Hidangan ini begitu kaya tekstur berkat taburan kacang tanah, daun bawang, seledri, bawang goreng, suwiran ayam, dan kerupuk.
Menariknya, kuliner nomor satu ini juga sukses membelah masyarakat menjadi dua sekte: tim diaduk dan tim tidak diaduk.
2. Nasi Goreng (Nasional)
Siapa yang bisa menolak kelezatan nasi goreng?
Menempati posisi runner-up dengan rating 4,2, kuliner sejuta umat ini hadir dalam berbagai variasi regional di Indonesia.
Dilengkapi dengan telur mata sapi dan kerupuk, nasi goreng selalu sukses jadi menu sarapan andalan.
3. Gado-Gado (Jakarta/Jawa)
Sering dijuluki sebagai Indonesian Salad, gado-gado menempati peringkat ke-3 dengan rating 3,9.
Kombinasi sayuran rebus, tahu, tempe, dan telur rebus yang disiram saus kacang ini menjadi semakin padat dan mengenyangkan berkat tambahan potongan lontong.
4. Gudeg (Yogyakarta)
Mengantongi rating 3,7 di posisi ke-4, gudeg adalah menu sarapan kelas berat yang memuaskan.
Satu porsi nasi gudeg Jogja biasanya dilengkapi dengan sayur nangka muda yang manis, krecek pedas, serta pilihan lauk seperti ayam kampung, telur, atau tahu-tempe bacem.
5. Bubur Ketan Hitam (Jawa)
Jika bosan dengan sarapan yang asin, bubur ketan hitam bisa jadi alternatif yang pas.
Memiliki tekstur kental dengan cita rasa manis alami dari ketan hitam, menu tradisional ini disajikan dengan siraman kuah santan yang gurih dan legit.
6. Soto Ceker (Jawa)
Pencinta hidangan berkuah pasti sepakat kalau soto ceker layak masuk daftar.
Berada di posisi ke-6, soto ceker menyajikan kuah kuning kaya rempah yang segar.

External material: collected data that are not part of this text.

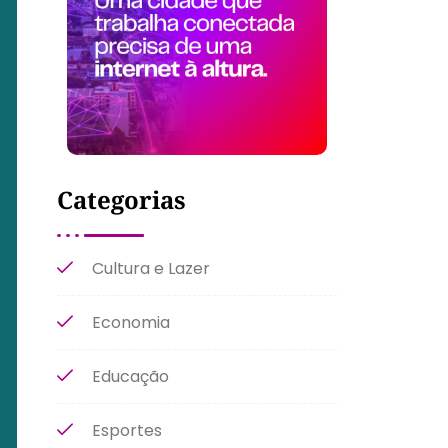
Categorias
Cultura e Lazer
Economia
Educação
Esportes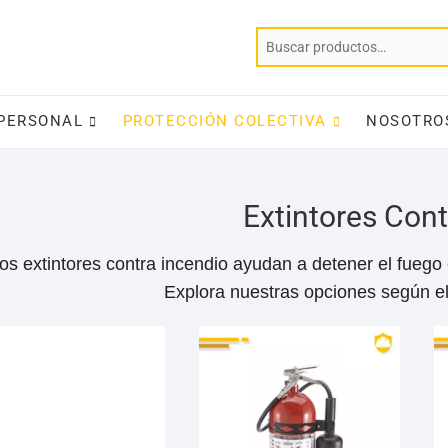
PERSONAL
PROTECCIÓN COLECTIVA
NOSOTRO
Extintores Cont
os extintores contra incendio ayudan a detener el fuego
Explora nuestras opciones según el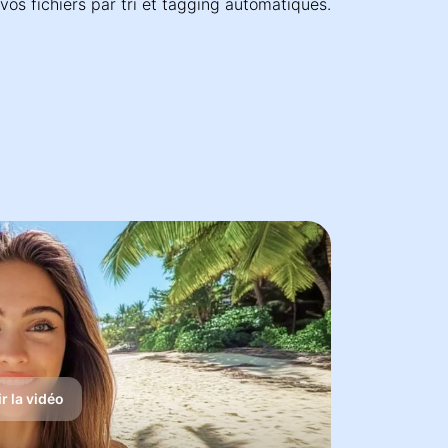
 vos fichiers par tri et tagging automatiques.
r la vidéo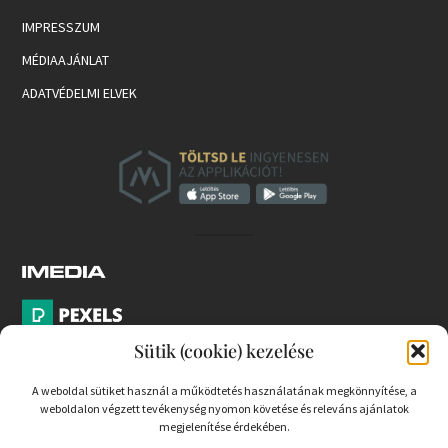
IMPRESSZUM
MÉDIAAJÁNLAT
ADATVÉDELMI ELVEK
Sütik (cookie) kezelése
A weboldal sütiket használ a működtetés használatának megkönnyítése, a
weboldalon végzett tevékenység nyomon követése és releváns ajánlatok
PARTNEREK
megjelenítése érdekében.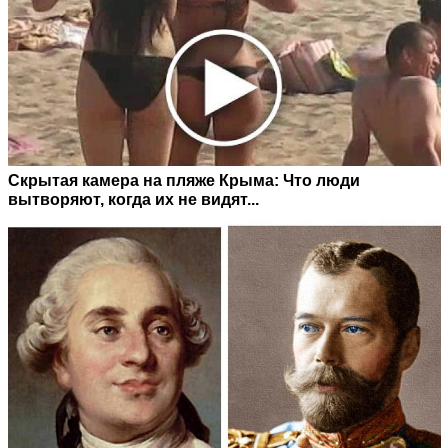
Скрытая камера на пляже Крыма: Что люди
вытворяют, когда их не видят...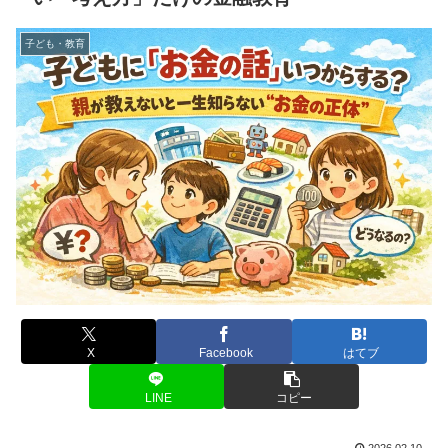
子ども・教育
X
Facebook
はてブ
LINE
コピー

Kuliner ini paling nikmat disantap hangat-hangat bersama nasi putih atau irisan lontong.
7. Chai Tow Kway (Komunitas Teochew)
Bergeser ke peringkat ke-7, ada hidangan khas komunitas Tionghoa Teochew.
Sering disebut sebagai carrot cake, kudapan ini sebenarnya tidak terbuat dari wortel, melainkan dari campuran parutan lobak putih, adonan tepung beras, dan telur yang digoreng hingga harum.
8. Arem-Arem (Jawa)
Bagi Anda yang bermobilitas tinggi, arem-arem adalah penyelamat sarapan yang praktis.
Mirip lemper tetapi berukuran lebih besar, arem-arem terbuat dari nasi yang dimasak dengan santan gurih, lalu diisi tumisan sayur, daging, atau oncom, kemudian dikukus dalam balutan daun pisang.
9. Kupat Tahu (Jawa)
Sarapan dengan kupat tahu dijamin bikin Anda berenergi sampai siang.
Hidangan ini memadukan potongan ketupat, tahu goreng, tauge, dan siraman saus kacang yang kental.
Taburan bawang goreng dan kerupuk renyah di atasnya membuat menu peringkat ke-9 ini makin menggugah selera.
10. Papeda (Maluku & Papua)
Berada di posisi ke-10 dengan rating 3,0, ada papeda yang super unik.
Kuliner khas Indonesia Timur berbahan dasar sagu ini memiliki tekstur yang lembut dan kenyal.
Biasanya, papeda disantap bersama kuah kuning ikan yang segar.
Cara makannya pun ikonik, yaitu menggunakan sepasang sumpit untuk melilit bubur sagu tersebut sebelum dipindahkan ke piring. (ari)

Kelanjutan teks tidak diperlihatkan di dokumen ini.